5. The method according to claim 1, characterized in that, The step of generating a target image corresponding to the text description data and the target object image data based on the deep fusion feature data includes: The deep fusion feature data is subjected to a second convolution process to obtain the target feature data; The target feature data is decoded to obtain a target image corresponding to the text description data and the target object image data.
6. The method according to claim 1, characterized in that, The process of encoding and attention calculation on the target object image data to obtain object identity feature data includes: The target object image data is subjected to identity encoding processing to obtain initial object identity feature data; Self-attention and cross-attention enhancement calculations are performed on the initial object identity feature data to obtain object identity feature data.
7. The method according to claim 6, characterized in that, The step of performing row self-attention and cross-attention enhancement calculations on the initial object identity feature data to obtain object identity feature data includes: Self-attention is calculated based on the query vector to obtain the target query vector, wherein the query vector is obtained by training the Q-Former model; Cross-attention calculation is performed based on the target query vector and the initial object identity feature data to obtain the object identity feature data.

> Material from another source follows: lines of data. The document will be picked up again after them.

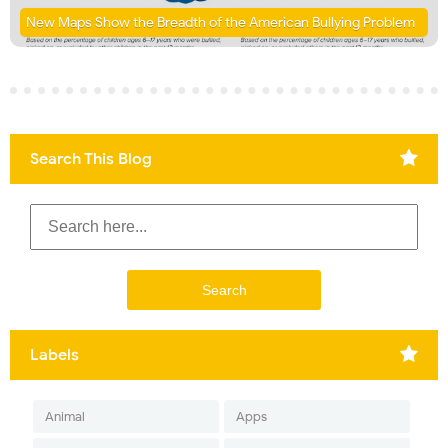
New Maps Show the Breadth of the American Bullying Problem
Search This Blog
Labels
Animal
Apps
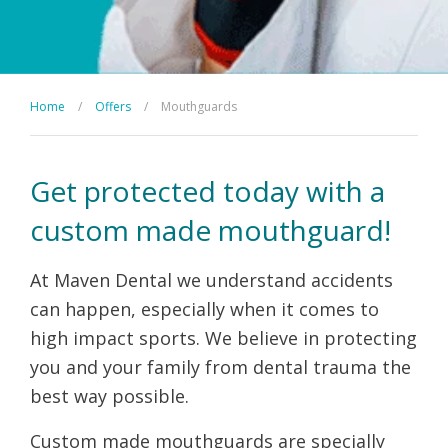
Home
/
Offers
/
Mouthguards
Get protected today with a
custom made mouthguard!
At Maven Dental we understand accidents
can happen, especially when it comes to
high impact sports. We believe in protecting
you and your family from dental trauma the
best way possible.
Custom made mouthguards are specially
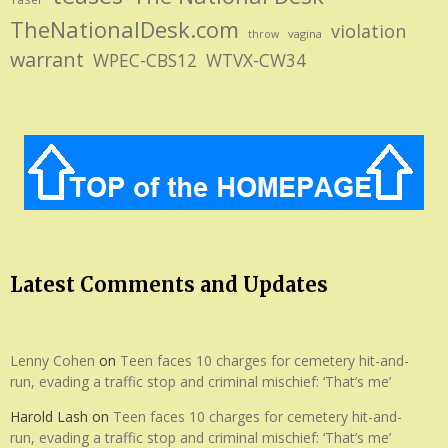
TheNationalDesk.com
violation
vagina
throw
warrant
WPEC-CBS12
WTVX-CW34
Latest Comments and Updates
Lenny Cohen
on
Teen faces 10 charges for cemetery hit-and-
run, evading a traffic stop and criminal mischief: ‘That’s me’
Harold Lash
on
Teen faces 10 charges for cemetery hit-and-
run, evading a traffic stop and criminal mischief: ‘That’s me’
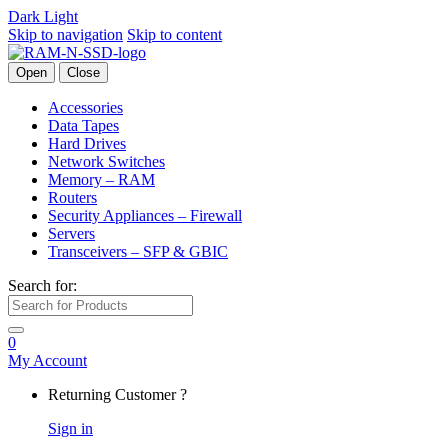
Dark
Light
Skip to navigation
Skip to content
Open
Close
Accessories
Data Tapes
Hard Drives
Network Switches
Memory – RAM
Routers
Security Appliances – Firewall
Servers
Transceivers – SFP & GBIC
Search for:
0
My Account
Returning Customer ?
Sign in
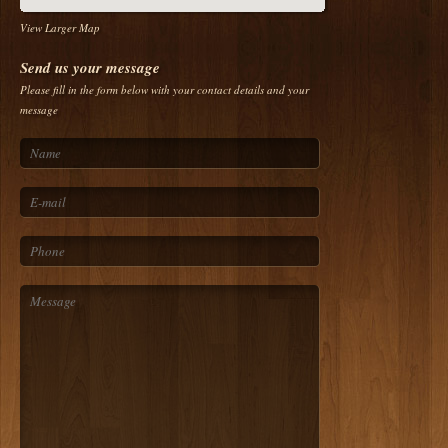
View Larger Map
Send us your message
Please fill in the form below with your contact details and your
message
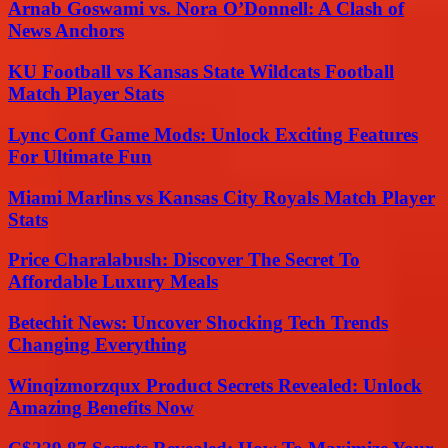
Arnab Goswami vs. Nora O’Donnell: A Clash of
News Anchors
KU Football vs Kansas State Wildcats Football
Match Player Stats
Lync Conf Game Mods: Unlock Exciting Features
For Ultimate Fun
Miami Marlins vs Kansas City Royals Match Player
Stats
Price Charalabush: Discover The Secret To
Affordable Luxury Meals
Betechit News: Uncover Shocking Tech Trends
Changing Everything
Winqizmorzqux Product Secrets Revealed: Unlock
Amazing Benefits Now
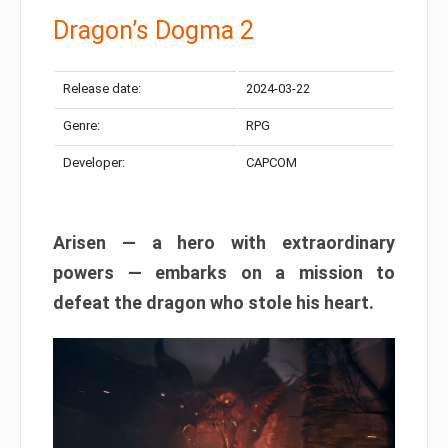
Dragon’s Dogma 2
Release date:
2024-03-22
Genre:
RPG
Developer:
CAPCOM
Arisen — a hero with extraordinary
powers — embarks on a mission to
defeat the dragon who stole his heart.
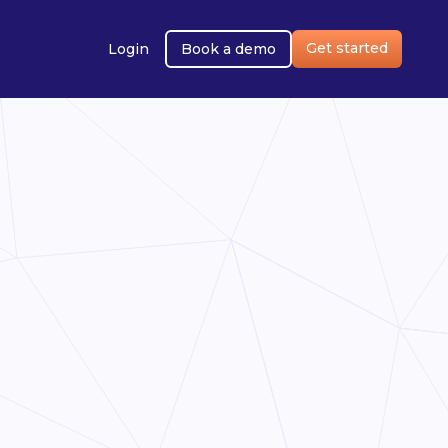
Get started
Login
Book a demo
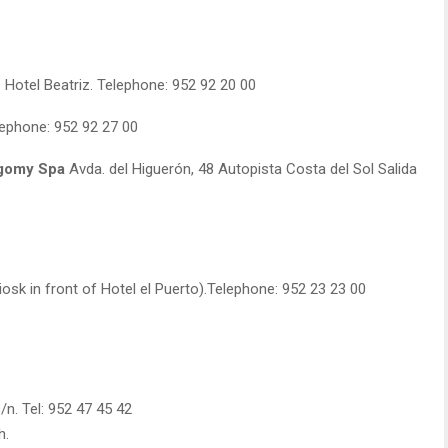
 Hotel Beatriz. Telephone: 952 92 20 00
ephone: 952 92 27 00
agomy Spa
Avda. del Higuerón, 48 Autopista Costa del Sol Salida
osk in front of Hotel el Puerto).Telephone: 952 23 23 00
n. Tel: 952 47 45 42
h.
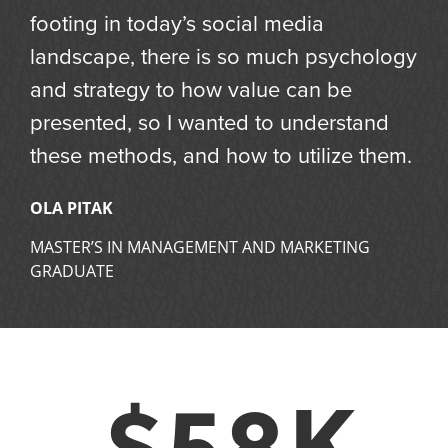
footing in today’s social media
landscape, there is so much psychology
and strategy to how value can be
presented, so I wanted to understand
these methods, and how to utilize them.
OLA PITAK
MASTER’S IN MANAGEMENT AND MARKETING
GRADUATE
$58K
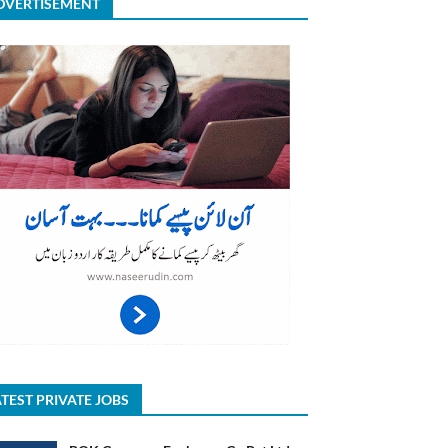
DVERTISEMENT
TEST PRIVATE JOBS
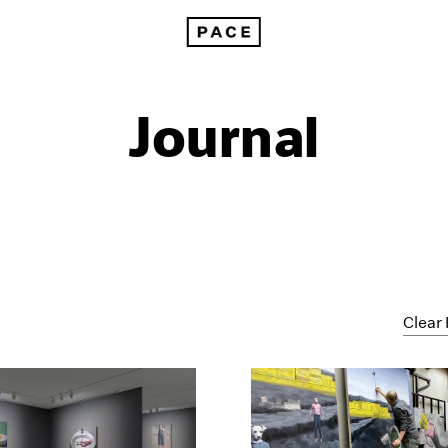
Journal
Clear 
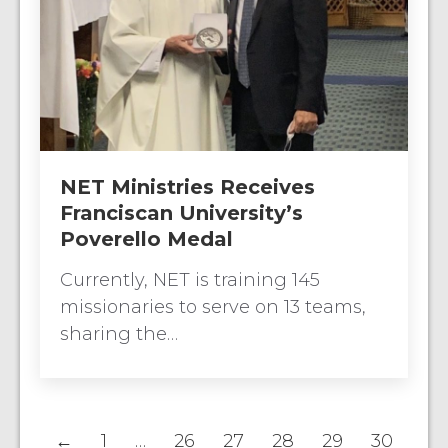
NET Ministries Receives
Franciscan University’s
Poverello Medal
Currently, NET is training 145
missionaries to serve on 13 teams,
sharing the…
←
1
…
26
27
28
29
30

8. An image generation system, characterized in that, The system includes: The acquisition module is used to acquire raw image data and text description data, and extract target object image data from the raw image data; The encoding module is used to encode the original image data and the text description data respectively to obtain object latent feature data and text feature data, and to encode and perform attention calculation on the target object image data to obtain object identity feature data. The first fusion module is used to perform preliminary cross-modal feature fusion processing and feature alignment processing based on the object's latent feature data, the text feature data, and the object's identity feature data to obtain cross-modal fused feature data; The second fusion module is used to perform deep feature fusion processing based on the cross-modal fusion feature data and the object identity feature data to obtain deep fusion feature data; The generation module is used to generate a target image corresponding to the text description data and the target object image data based on the deep fusion feature data.
9. An electronic device having a computer program stored thereon, characterized in that, When the computer program is executed by a processor, it implements the method described in any one of claims 1-7.
10. A computer-readable storage medium having a computer program stored thereon, characterized in that, When the computer program is executed by a processor, it implements the method described in any one of claims 1-7.